> **WORK REQUEST**
Every entry is to be returned unchanged, and no picture is to be included.

> **DATA EXCERPTS**
==================================================
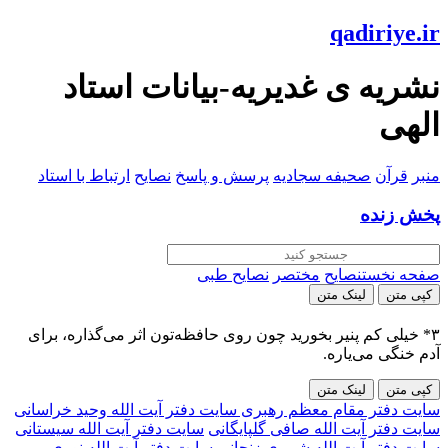
qadiriye.ir
نشریه ی غدیریه-بیانات استاد
الهی
منبر
قرآن
صحیفه سجادیه
پرسش و پاسخ
نصایح
ارتباط با استاد
پخش زنده
صفحه نخست
نصایح
مختصر
نصایح طبی
کپی متن
لینک متن
۳* خیلی کم پنیر بخورید چون روی حافظه‌تون اثر می‌گذاره، برای
آدم خنگی می‌یاره.
کپی متن
لینک متن
سایت دفتر مقام معظم رهبری
سایت دفتر آیت الله وحید خراسانی
سایت دفتر آیت الله صافی گلپایگانی
سایت دفتر آیت الله سیستانی
سایت دفتر آیت الله شبیری زنجانی
سایت دفتر آیت الله نوری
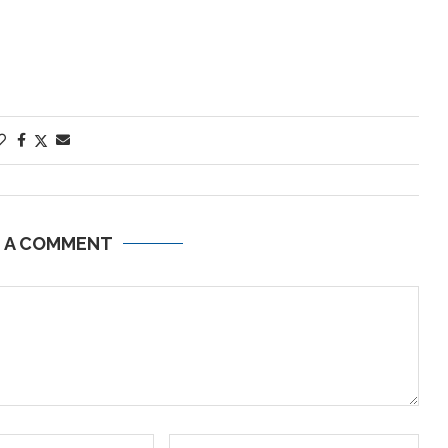
E A COMMENT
==================================================
> **WRITTEN REPLY**
qadiriye.ir
نشریه ی غدیریه-بیانات استاد
الهی
منبر
قرآن
صحیفه سجادیه
پرسش و پاسخ
نصایح
ارتباط با استاد
پخش زنده
صفحه نخست
نصایح
مختصر
نصایح طبی
کپی متن
لینک متن
۳* خیلی کم پنیر بخورید چون روی حافظه‌تون اثر می‌گذاره، برای
آدم خنگی می‌یاره.
کپی متن
لینک متن
سایت دفتر مقام معظم رهبری
سایت دفتر آیت الله وحید خراسانی
سایت دفتر آیت الله صافی گلپایگانی
سایت دفتر آیت الله سیستانی
سایت دفتر آیت الله شبیری زنجانی
سایت دفتر آیت الله نوری
E A COMMENT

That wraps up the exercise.